> TASK OBJECTIVE
Look through the entries below and count the lines with "silbido" in them; the reply is the number alone.

> RECORDS FOR THIS EXERCISE
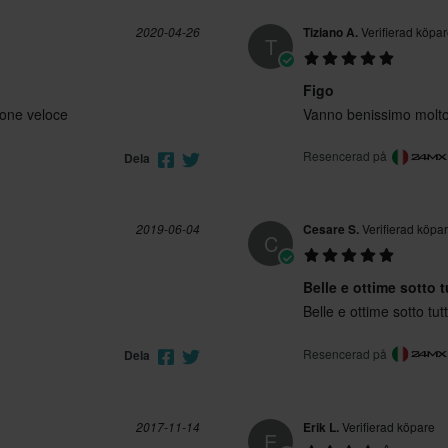
2020-04-26
Tiziano A.
Verifierad köpa
T
Figo
ione veloce
Vanno benissimo molto
Resencerad på
Dela
2019-06-04
Cesare S.
Verifierad köpa
C
Belle e ottime sotto t
Belle e ottime sotto tutti
Resencerad på
Dela
2017-11-14
Erik L.
Verifierad köpare
E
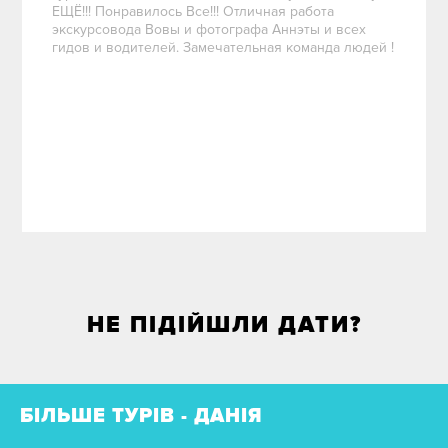
ЕЩЁ!!! Понравилось Все!!! Отличная работа
экскурсовода Вовы и фотографа Аннэты и всех
гидов и водителей. Замечательная команда людей !
НЕ ПІДІЙШЛИ ДАТИ?
БІЛЬШЕ ТУРІВ - ДАНІЯ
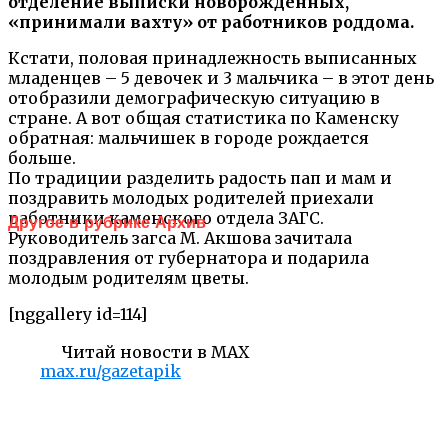
отделение выписки новорожденных,
«принимали вахту» от работников роддома.
Кстати, половая принадлежность выписанных
младенцев – 5 девочек и 3 мальчика – в этот день
отобразили демографическую ситуацию в
стране. А вот общая статистика по Каменску
обратная: мальчишек в городе рождается
больше.
По традиции разделить радость пап и мам и
поздравить молодых родителей приехали
работники каменского отдела ЗАГС.
Другое в рубрике Архив
Руководитель загса М. Акшова зачитала
поздравления от губернатора и подарила
молодым родителям цветы.
[nggallery id=114]
Читай новости в MAX
max.ru/gazetapik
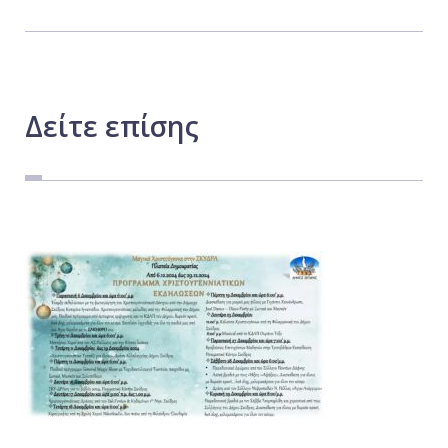
Δείτε
επίσης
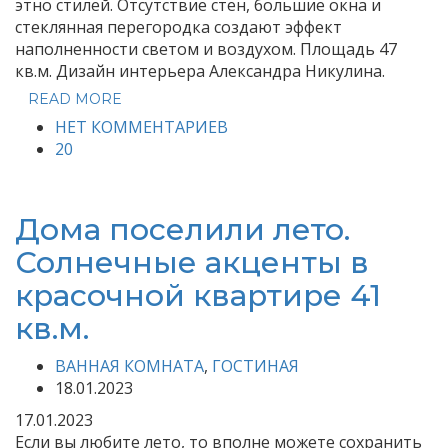
этно стилей. Отсутствие стен, большие окна и
стеклянная перегородка создают эффект
наполненности светом и воздухом. Площадь 47
кв.м. Дизайн интерьера Александра Никулина.
READ MORE
НЕТ КОММЕНТАРИЕВ
20
Дома поселили лето.
Солнечные акценты в
красочной квартире 41
кв.м.
ВАННАЯ КОМНАТА
,
ГОСТИНАЯ
18.01.2023
17.01.2023
Если вы любите лето, то вполне можете сохранить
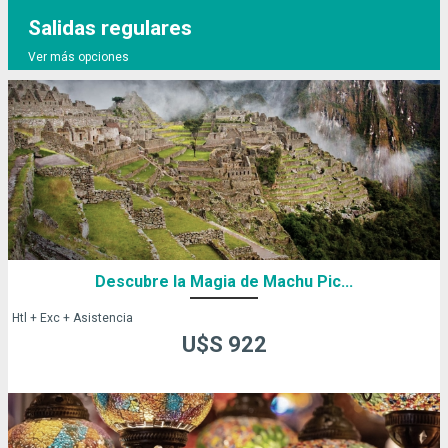
Salidas regulares
Ver más opciones
Descubre la Magia de Machu Pic...
Htl + Exc + Asistencia
U$S 922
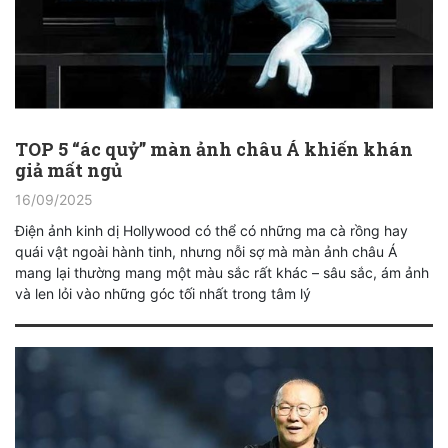
TOP 5 “ác quỷ” màn ảnh châu Á khiến khán
giả mất ngủ
16/09/2025
Điện ảnh kinh dị Hollywood có thể có những ma cà rồng hay
quái vật ngoài hành tinh, nhưng nỗi sợ mà màn ảnh châu Á
mang lại thường mang một màu sắc rất khác – sâu sắc, ám ảnh
và len lỏi vào những góc tối nhất trong tâm lý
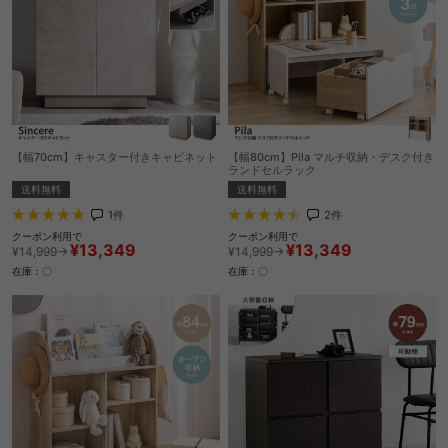
【幅70cm】キャスター付きキャビネット
【幅80cm】Pila マルチ収納・デスク付き
ランドセルラック
送料無料
送料無料
1
件
2
件
クーポン利用で
クーポン利用で
¥13,349
¥13,349
¥14,999→
¥14,999→
在庫：〇
在庫：〇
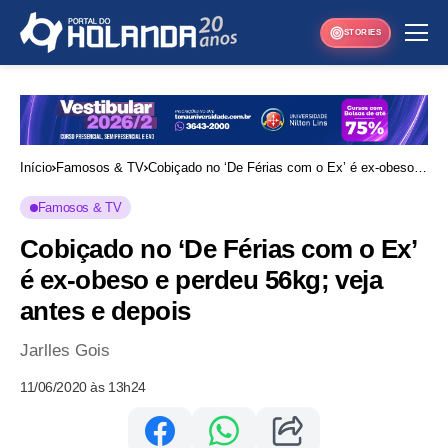
STORIES
Início
Famosos & TV
Cobiçado no ‘De Férias com o Ex’ é ex-obeso e
perdeu 56kg; veja antes e depois
Famosos & TV
Cobiçado no ‘De Férias com o Ex’
é ex-obeso e perdeu 56kg; veja
antes e depois
Jarlles Gois
11/06/2020 às 13h24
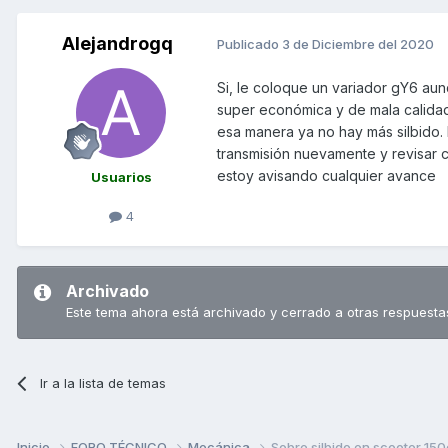
Alejandrogq
Publicado
3 de Diciembre del 2020
Si, le coloque un variador gY6 au
super económica y de mala calidad
esa manera ya no hay más silbido. 
transmisión nuevamente y revisar c
estoy avisando cualquier avance
Usuarios
4
Archivado
Este tema ahora está archivado y cerrado a otras respuesta
Ir a la lista de temas
Inicio
FORO TÉCNICO
Mecánica
Sobre silbido en scooter 15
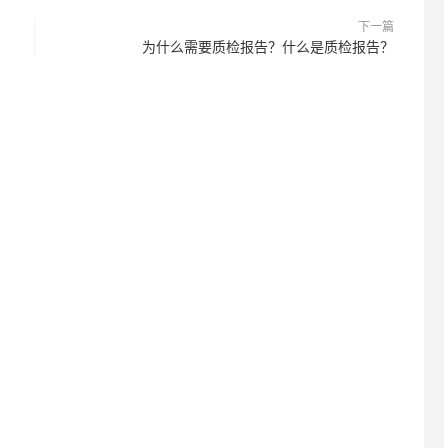
下一篇
为什么需要质检报告？什么是质检报告？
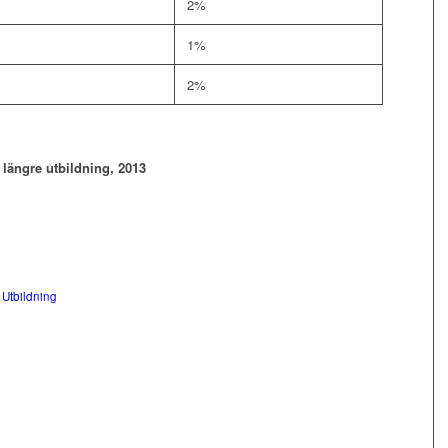
2%
1%
2%
 längre utbildning, 2013
,
Utbildning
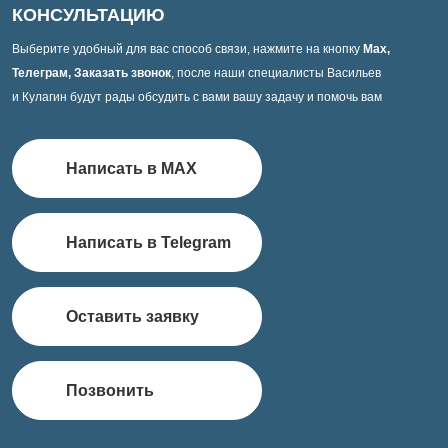
КОНСУЛЬТАЦИЮ
Выберите удобный для вас способ связи, нажмите на кнопку
Max,
Телеграм, Заказать звонок
, после наши специалисты Васильев
и Кулагин будут рады обсудить с вами вашу задачу и помочь вам
Написать в MAX
Написать в Telegram
Оставить заявку
Позвонить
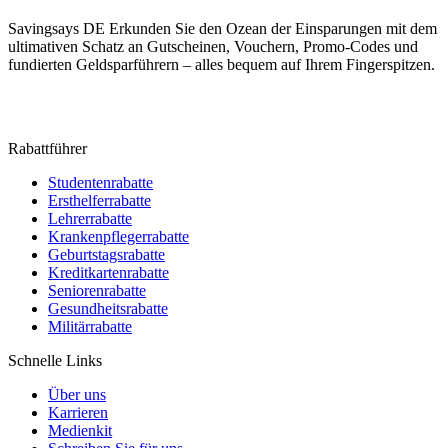
Savingsays DE
Erkunden Sie den Ozean der Einsparungen mit dem
ultimativen Schatz an Gutscheinen, Vouchern, Promo-Codes und
fundierten Geldsparführern – alles bequem auf Ihrem Fingerspitzen.
Rabattführer
Studentenrabatte
Ersthelferrabatte
Lehrerrabatte
Krankenpflegerrabatte
Geburtstagsrabatte
Kreditkartenrabatte
Seniorenrabatte
Gesundheitsrabatte
Militärrabatte
Schnelle Links
Über uns
Karrieren
Medienkit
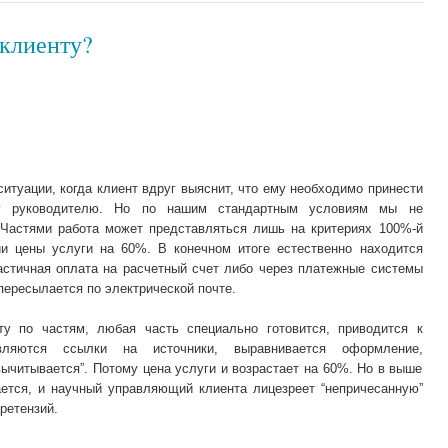
 клиенту?
итуации, когда клиент вдруг выяснит, что ему необходимо принести
му руководителю. Но по нашим стандартным условиям мы не
 Частями работа может представляться лишь на критериях 100%-й
и цены услуги на 60%. В конечном итоге естественно находится
астичная оплата на расчетный счет либо через платежные системы
 пересылается по электрической почте.
ту по частям, любая часть специально готовится, приводится к
вляются ссылки на источники, выравнивается оформление,
вычитывается”. Потому цена услуги и возрастает на 60%. Но в выше
ается, и научный управляющий клиента лицезреет “непричесанную”
претензий.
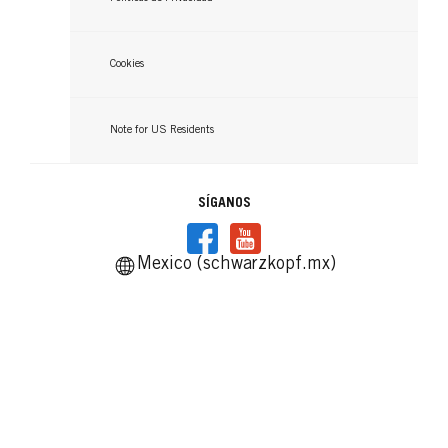
Cookies
Note for US Residents
SÍGANOS
Mexico (schwarzkopf.mx)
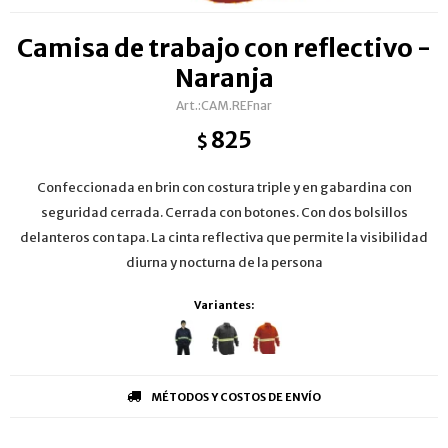
Camisa de trabajo con reflectivo -
Naranja
CAM.REFnar
825
$
Confeccionada en brin con costura triple y en gabardina con
seguridad cerrada. Cerrada con botones. Con dos bolsillos
delanteros con tapa. La cinta reflectiva que permite la visibilidad
diurna y nocturna de la persona
Variantes:
MÉTODOS Y COSTOS DE ENVÍO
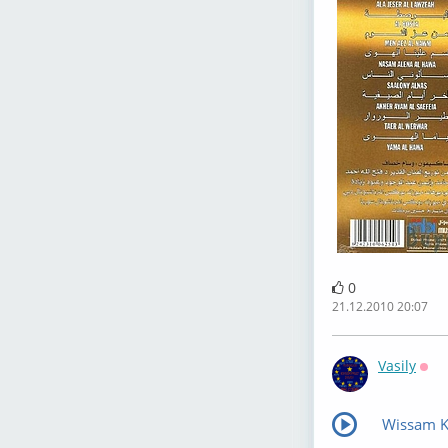
0
21.12.2010 20:07
Vasily
Офф
Wissam K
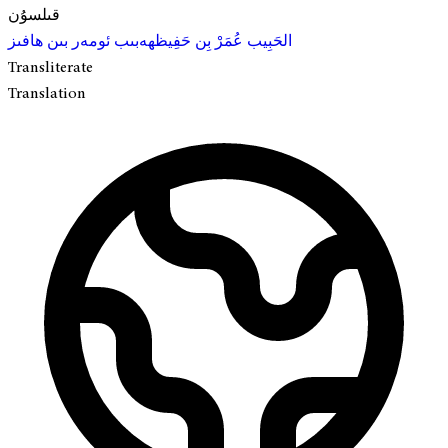
قىلسۇن
الحَبِيب عُمَرْ بِن حَفِيظ
ھەبىب ئومەر بىن ھافىز
Transliterate
Translation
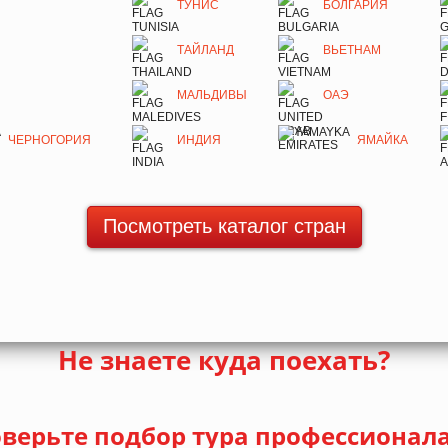
ТУНИС
БОЛГАРИЯ
ТАЙЛАНД
ВЬЕТНАМ
МАЛЬДИВЫ
ОАЭ
ЧЕРНОГОРИЯ
ИНДИЯ
ЯМАЙКА
Посмотреть каталог стран
Не знаете куда поехать?
верьте подбор тура профессионал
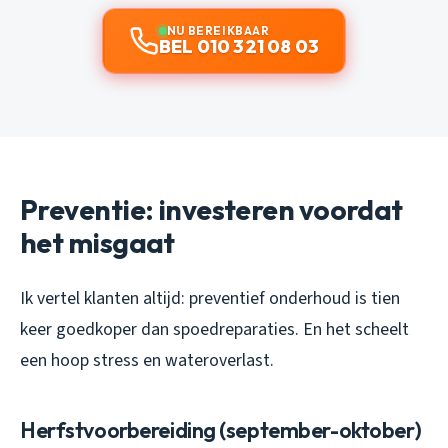
NU BEREIKBAAR
BEL 010 321 08 03
Preventie: investeren voordat
het misgaat
Ik vertel klanten altijd: preventief onderhoud is tien
keer goedkoper dan spoedreparaties. En het scheelt
een hoop stress en wateroverlast.
Herfstvoorbereiding (september-oktober)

> RESULT OF THE TASK
2